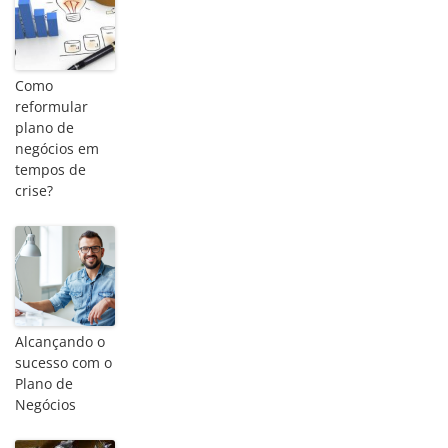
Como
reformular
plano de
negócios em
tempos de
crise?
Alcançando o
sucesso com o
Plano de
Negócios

◇ ◇ ◇

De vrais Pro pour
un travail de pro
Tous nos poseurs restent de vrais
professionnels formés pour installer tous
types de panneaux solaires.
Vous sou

◇ ◇ ◇

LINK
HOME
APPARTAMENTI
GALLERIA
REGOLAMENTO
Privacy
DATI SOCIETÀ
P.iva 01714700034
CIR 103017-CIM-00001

◇ ◇ ◇

• **Task directions**
Your answer should be a single number: how many lines of the material contain the word "pour".

• **Task result**
2